Marburg MS case shows treatment challenges and fatal outcome
A 46-year-old woman with the Marburg variant of multiple sclerosis presented with severe, rapidly progressive disease. Initial treatment with corticosteroids, plasmapheresis, and intravenous immunoglobulin failed to control her lesions, leading to a switch to high-dose cyclophosphamide. This provided radiologic stabilization but was severely limited by the development of refractory cytopenia.
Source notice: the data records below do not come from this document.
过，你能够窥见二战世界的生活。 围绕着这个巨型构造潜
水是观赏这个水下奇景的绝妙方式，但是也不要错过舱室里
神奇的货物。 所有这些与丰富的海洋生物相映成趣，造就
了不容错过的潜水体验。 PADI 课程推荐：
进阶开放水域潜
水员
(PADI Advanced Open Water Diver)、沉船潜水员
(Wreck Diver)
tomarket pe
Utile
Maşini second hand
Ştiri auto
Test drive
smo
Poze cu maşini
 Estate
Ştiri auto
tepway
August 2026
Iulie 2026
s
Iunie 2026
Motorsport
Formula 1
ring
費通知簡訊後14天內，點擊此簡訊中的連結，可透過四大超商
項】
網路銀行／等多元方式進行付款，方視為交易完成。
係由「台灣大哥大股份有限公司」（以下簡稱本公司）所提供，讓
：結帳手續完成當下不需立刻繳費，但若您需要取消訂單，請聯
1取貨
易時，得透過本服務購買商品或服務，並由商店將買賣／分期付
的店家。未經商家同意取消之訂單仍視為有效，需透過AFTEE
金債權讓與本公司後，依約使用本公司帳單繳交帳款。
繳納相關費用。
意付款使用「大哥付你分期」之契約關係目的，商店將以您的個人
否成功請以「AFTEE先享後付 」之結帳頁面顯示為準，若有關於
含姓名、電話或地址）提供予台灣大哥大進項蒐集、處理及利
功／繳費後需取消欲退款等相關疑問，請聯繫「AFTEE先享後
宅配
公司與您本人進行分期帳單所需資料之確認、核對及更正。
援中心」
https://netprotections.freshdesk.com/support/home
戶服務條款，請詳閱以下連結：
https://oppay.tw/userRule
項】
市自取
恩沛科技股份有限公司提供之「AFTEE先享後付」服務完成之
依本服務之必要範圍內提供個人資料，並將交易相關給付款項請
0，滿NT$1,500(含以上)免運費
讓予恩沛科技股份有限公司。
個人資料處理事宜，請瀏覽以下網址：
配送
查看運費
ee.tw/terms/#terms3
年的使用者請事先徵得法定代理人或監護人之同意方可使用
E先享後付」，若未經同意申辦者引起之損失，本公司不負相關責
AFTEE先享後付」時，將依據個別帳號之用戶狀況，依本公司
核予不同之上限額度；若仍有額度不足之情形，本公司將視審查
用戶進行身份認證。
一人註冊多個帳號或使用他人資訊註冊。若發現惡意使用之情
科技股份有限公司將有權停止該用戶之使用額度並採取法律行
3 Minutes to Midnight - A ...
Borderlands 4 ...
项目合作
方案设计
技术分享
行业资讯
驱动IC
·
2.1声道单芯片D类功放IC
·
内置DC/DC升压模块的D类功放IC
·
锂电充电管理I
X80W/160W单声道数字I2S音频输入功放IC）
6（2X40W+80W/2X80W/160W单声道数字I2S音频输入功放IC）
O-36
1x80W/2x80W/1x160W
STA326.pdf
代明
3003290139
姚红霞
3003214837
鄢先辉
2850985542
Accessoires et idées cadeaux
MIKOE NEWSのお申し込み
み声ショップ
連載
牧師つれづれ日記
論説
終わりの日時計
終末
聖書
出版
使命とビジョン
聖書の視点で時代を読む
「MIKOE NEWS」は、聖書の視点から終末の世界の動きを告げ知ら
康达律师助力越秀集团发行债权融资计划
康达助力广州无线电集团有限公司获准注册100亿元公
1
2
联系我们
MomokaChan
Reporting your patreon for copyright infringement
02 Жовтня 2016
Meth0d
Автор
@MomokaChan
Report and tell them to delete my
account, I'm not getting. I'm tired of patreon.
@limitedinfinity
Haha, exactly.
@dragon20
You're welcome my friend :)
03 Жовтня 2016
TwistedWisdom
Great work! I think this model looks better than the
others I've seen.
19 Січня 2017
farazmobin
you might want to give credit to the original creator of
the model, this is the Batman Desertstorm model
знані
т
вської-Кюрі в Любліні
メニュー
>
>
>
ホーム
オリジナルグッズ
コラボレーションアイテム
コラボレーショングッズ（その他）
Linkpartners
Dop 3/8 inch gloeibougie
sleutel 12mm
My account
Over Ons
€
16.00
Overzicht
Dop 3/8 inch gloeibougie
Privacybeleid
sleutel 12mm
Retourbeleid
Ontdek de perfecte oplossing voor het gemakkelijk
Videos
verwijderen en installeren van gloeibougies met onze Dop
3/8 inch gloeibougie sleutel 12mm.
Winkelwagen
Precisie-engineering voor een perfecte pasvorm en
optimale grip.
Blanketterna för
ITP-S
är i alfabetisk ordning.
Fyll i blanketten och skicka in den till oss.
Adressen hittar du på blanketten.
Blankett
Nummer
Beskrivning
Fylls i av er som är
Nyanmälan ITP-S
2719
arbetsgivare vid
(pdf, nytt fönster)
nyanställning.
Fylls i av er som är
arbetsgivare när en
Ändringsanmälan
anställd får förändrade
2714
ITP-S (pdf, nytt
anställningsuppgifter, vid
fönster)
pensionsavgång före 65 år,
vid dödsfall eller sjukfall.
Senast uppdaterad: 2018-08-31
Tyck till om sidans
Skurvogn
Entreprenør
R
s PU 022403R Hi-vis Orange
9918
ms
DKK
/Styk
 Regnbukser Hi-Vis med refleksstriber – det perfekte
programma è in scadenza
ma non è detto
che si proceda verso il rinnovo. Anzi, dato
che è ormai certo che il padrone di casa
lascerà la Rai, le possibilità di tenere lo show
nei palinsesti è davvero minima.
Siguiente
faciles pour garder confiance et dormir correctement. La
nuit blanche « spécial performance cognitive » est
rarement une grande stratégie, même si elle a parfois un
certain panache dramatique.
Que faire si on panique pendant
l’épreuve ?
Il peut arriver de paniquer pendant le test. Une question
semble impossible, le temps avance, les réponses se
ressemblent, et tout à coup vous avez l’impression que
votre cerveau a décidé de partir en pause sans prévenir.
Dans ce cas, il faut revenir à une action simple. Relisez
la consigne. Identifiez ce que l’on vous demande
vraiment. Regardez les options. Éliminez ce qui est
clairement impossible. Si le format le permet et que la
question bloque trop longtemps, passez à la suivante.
The patient was then transitioned from ocrelizumab to subcutaneous ofatumumab, but her clinical course rapidly deteriorated. She experienced recurrent aspiration events and significant functional decline, ultimately resulting in death. This case underscores the extreme aggressiveness of Marburg MS and the narrow therapeutic window for effective intervention.
The report highlights critical therapeutic challenges, including treatment-limiting toxicities like cytopenia and logistical barriers to administering anti-CD20 therapies. It emphasizes the need for timely, individualized immunosuppressive strategies in such aggressive presentations. The case serves as a stark reminder of the potential for fatal outcomes despite aggressive treatment escalation.
Limitations include the single-case design, which limits generalizability. However, the detailed clinical course provides valuable insight into managing this rare and severe MS variant. The findings stress the importance of early, aggressive intervention while carefully monitoring for adverse events.